Many cruise operators have jumped at the opportunity to take advantage of a predicted UK domestic holiday surge by offering ‘seacations’. Wrong moves such as a COVID-19 breakout on board could decrease travelers confidence and have a knock-on impact on much-needed income. However, if done right, these offerings have the potential to encourage further, higher-yielding bookings for international voyages later this year and into 2022, says GlobalData, a leading data and analytics company.

Rheanna Norris, Associate Analyst at GlobalData, comments: “Seacations have great potential to showcase cruise safety procedures and engender trust among travelers.
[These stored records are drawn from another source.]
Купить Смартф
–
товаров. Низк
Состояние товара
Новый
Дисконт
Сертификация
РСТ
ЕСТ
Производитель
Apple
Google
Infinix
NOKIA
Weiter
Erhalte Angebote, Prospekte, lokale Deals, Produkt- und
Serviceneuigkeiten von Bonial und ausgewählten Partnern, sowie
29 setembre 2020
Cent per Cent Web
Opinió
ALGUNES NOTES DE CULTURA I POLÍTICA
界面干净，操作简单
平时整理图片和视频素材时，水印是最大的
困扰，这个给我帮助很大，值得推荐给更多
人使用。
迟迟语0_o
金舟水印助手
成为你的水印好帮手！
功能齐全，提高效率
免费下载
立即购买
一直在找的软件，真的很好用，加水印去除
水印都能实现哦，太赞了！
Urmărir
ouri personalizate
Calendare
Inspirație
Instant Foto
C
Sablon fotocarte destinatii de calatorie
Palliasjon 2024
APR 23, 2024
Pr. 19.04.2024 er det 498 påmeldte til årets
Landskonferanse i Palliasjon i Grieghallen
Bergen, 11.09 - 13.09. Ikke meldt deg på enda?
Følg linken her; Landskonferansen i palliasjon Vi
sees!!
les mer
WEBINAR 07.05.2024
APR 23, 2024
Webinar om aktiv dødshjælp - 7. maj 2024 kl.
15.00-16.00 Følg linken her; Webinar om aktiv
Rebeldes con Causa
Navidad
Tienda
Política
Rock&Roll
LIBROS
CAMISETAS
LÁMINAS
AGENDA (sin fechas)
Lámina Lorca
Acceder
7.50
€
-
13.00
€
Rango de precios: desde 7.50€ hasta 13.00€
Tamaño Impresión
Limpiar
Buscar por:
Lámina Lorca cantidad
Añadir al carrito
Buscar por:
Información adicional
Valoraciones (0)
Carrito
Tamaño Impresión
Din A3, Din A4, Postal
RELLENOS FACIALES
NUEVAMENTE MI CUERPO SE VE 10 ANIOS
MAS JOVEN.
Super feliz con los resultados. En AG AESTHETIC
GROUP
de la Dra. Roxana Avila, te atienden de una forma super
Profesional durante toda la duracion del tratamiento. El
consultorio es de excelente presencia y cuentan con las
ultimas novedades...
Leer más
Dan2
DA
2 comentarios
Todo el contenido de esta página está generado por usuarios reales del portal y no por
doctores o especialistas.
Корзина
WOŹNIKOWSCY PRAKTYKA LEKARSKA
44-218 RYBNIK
This will be a much-needed reassurance after consumer confidence dropped in 2020. Opening up to the domestic market is also a smart move, as 78% of UK residents noted they will not reduce domestic travel in the ‘new normal’ after restrictions are lifted, according to a GlobalData survey*.

“However, there is little room for failure here. The number of shared facilities mean cruises present a risk for transmitting viruses easily, and COVID-19 safety on board is key to this operation. Strict safety procedures and traveler requirements such as a vaccine or negative test proof when embarking are essential”.

Requiring vaccination proof would be an easy option to resolve the on-board outbreak problem and avoid a costly disaster. However, this could prove ineffective as it is not certain how many people will be fully vaccinated by the summer. Further, this could exclude family bookings, which are valuable to cruise operators.

Norris concludes: “Despite concerns, this is a great opportunity for willing UK-based cruise-goers to start traveling again and bolstering cruise companies’ finances. Use of the ships will be welcomed after high lay-up costs led to devastating financial losses in 2020.”


*Survey undertaken 2-6 December 2020 of 509 respondents in the UK.